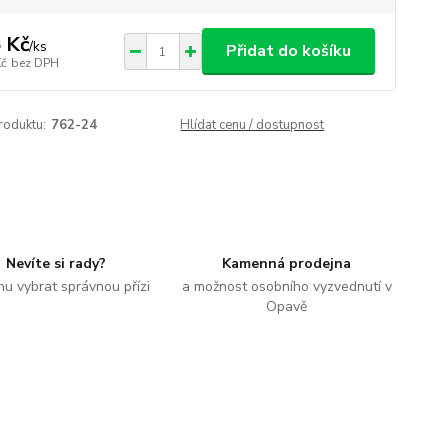
 Kč
/
ks
Přidat do košíku
Kč
bez DPH
roduktu:
762-24
Hlídat cenu / dostupnost
Nevíte si rady?
Kamenná prodejna
u vybrat správnou přízi
a možnost osobního vyzvednutí v
Opavě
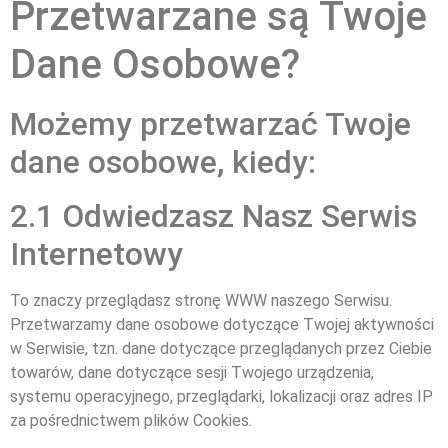
Przetwarzane są Twoje
Dane Osobowe?
Możemy przetwarzać Twoje
dane osobowe, kiedy:
2.1 Odwiedzasz Nasz Serwis
Internetowy
To znaczy przeglądasz stronę WWW naszego Serwisu.
Przetwarzamy dane osobowe dotyczące Twojej aktywności
w Serwisie, tzn. dane dotyczące przeglądanych przez Ciebie
towarów, dane dotyczące sesji Twojego urządzenia,
systemu operacyjnego, przeglądarki, lokalizacji oraz adres IP
za pośrednictwem plików Cookies.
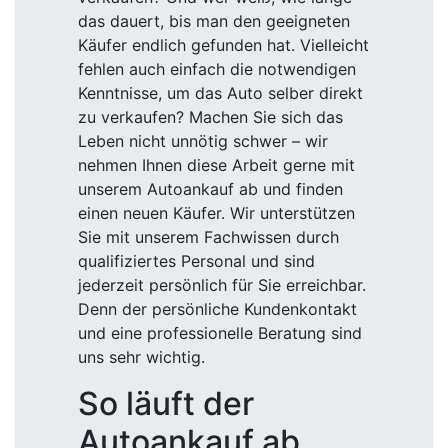
das dauert, bis man den geeigneten
Käufer endlich gefunden hat. Vielleicht
fehlen auch einfach die notwendigen
Kenntnisse, um das Auto selber direkt
zu verkaufen? Machen Sie sich das
Leben nicht unnötig schwer – wir
nehmen Ihnen diese Arbeit gerne mit
unserem Autoankauf ab und finden
einen neuen Käufer. Wir unterstützen
Sie mit unserem Fachwissen durch
qualifiziertes Personal und sind
jederzeit persönlich für Sie erreichbar.
Denn der persönliche Kundenkontakt
und eine professionelle Beratung sind
uns sehr wichtig.
So läuft der
Autoankauf ab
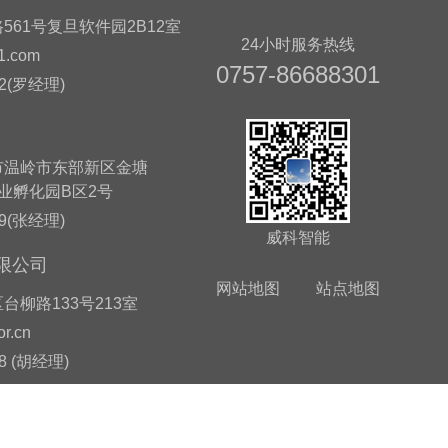
561号复旦软件园2B12室
24小时服务热线
1.com
0757-86688301
22(罗经理)
市温岭市东部新区金塘
业孵化园B区2号
29(张经理)
威科智能
限公司
网站地图
站点地图
台柳路133号213室
r.cn
78 (胡经理)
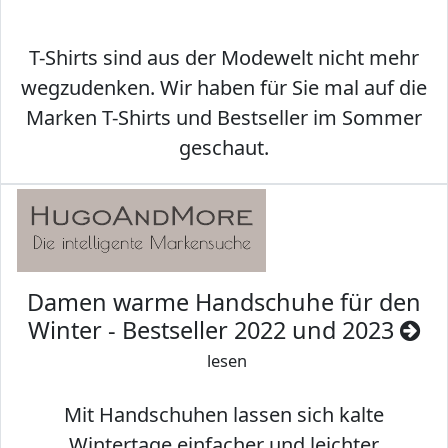
T-Shirts sind aus der Modewelt nicht mehr
wegzudenken. Wir haben für Sie mal auf die
Marken T-Shirts und Bestseller im Sommer
geschaut.
Damen warme Handschuhe für den
Winter - Bestseller 2022 und 2023
lesen
Mit Handschuhen lassen sich kalte
Wintertage einfacher und leichter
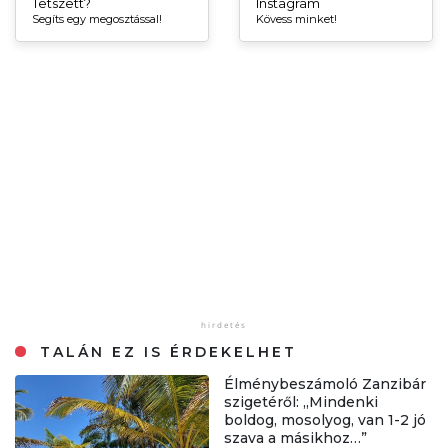
Tetszett?
Instagram
Segíts egy megosztással!
Kövess minket!
TALÁN EZ IS ÉRDEKELHET
Élménybeszámoló Zanzibár
szigetéről: „Mindenki
boldog, mosolyog, van 1-2 jó
szava a másikhoz…”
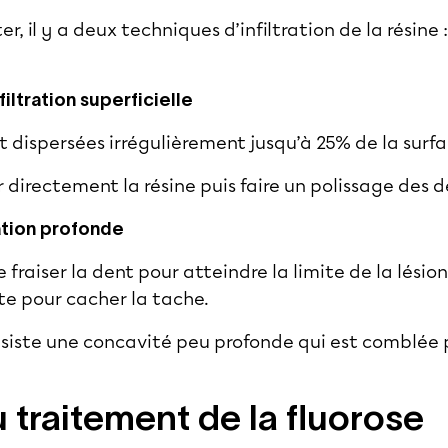
er, il y a deux techniques d’infiltration de la résine 
filtration superficielle
 dispersées irrégulièrement jusqu’à 25% de la surfa
er directement la résine puis faire un polissage des d
ration profonde
 fraiser la dent pour atteindre la limite de la lésion e
te pour cacher la tache.
subsiste une concavité peu profonde qui est comblée
u traitement de la fluorose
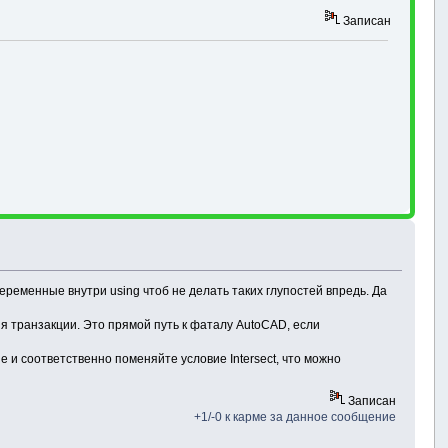
Записан
еременные внутри using чтоб не делать таких глупостей впредь. Да
тия транзакции. Это прямой путь к фаталу AutoCAD, если
ne и соответственно поменяйте условие Intersect, что можно
Записан
+1/-0 к карме за данное сообщение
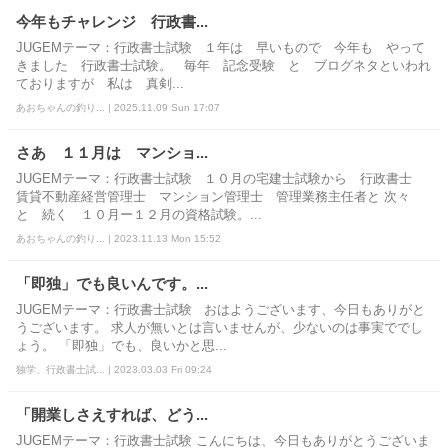
今年もチャレンジ 行政書...
JUGEMテーマ：行政書士試験 １年は 早いもので 今年も やって
きました 行政書士試験。 毎年 記念受験 と ブログネタといわれ
ておりますが 私は 真剣...
あおちゃんの釣り... | 2025.11.09 Sun 17:07
さあ １１月は マンショ...
JUGEMテーマ：行政書士試験 １０月の宅建士試験から 行政書士
賃貸不動産経営管理士 マンション管理士 管理業務主任者と 次々
と 続く １０月ー１２月の資格試験。...
あおちゃんの釣り... | 2023.11.13 Mon 15:52
「即独」でも良いんです。...
JUGEMテーマ：行政書士試験 おはようございます、今日もありがと
うございます。 求人が無いとは言いませんが、少ないのは事実ででし
ょう。 「即独」でも、良いかと思...
独学、行政書士試... | 2023.03.03 Fri 09:24
「開業しさえすれば、どう...
JUGEMテーマ：行政書士試験 こんにちは、今日もありがとうございま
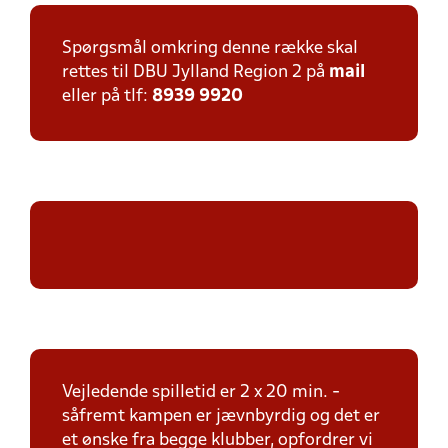
Spørgsmål omkring denne række skal
rettes til DBU Jylland Region 2 på
mail
eller på tlf:
8939 9920
Vejledende spilletid er 2 x 20 min. -
såfremt kampen er jævnbyrdig og det er
et ønske fra begge klubber, opfordrer vi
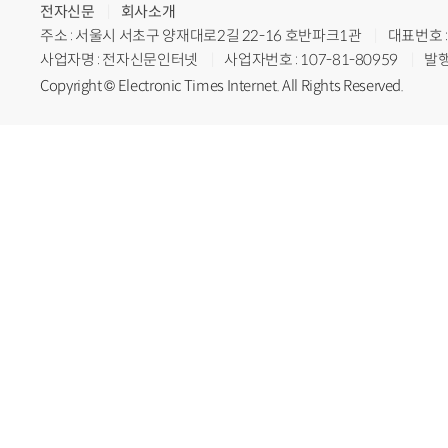
전자신문
회사소개
주소 : 서울시 서초구 양재대로2길 22-16 호반파크1관
대표번호 : 
사업자명 : 전자신문인터넷
사업자번호 : 107-81-80959
발행
Copyright © Electronic Times Internet. All Rights Reserved.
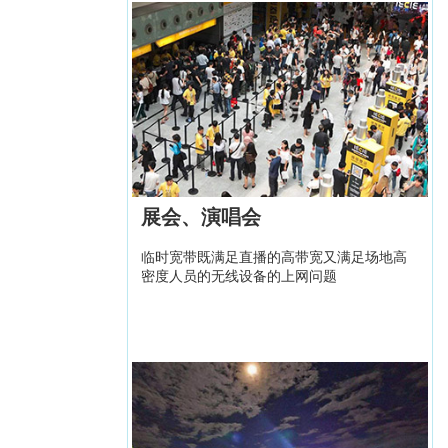
展会、演唱会
临时宽带既满足直播的高带宽又满足场地高
密度人员的无线设备的上网问题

◆ **Work to complete**: A single number is the answer here: how many lines above carry the string "sind"?

◆ **Result of the task**: 3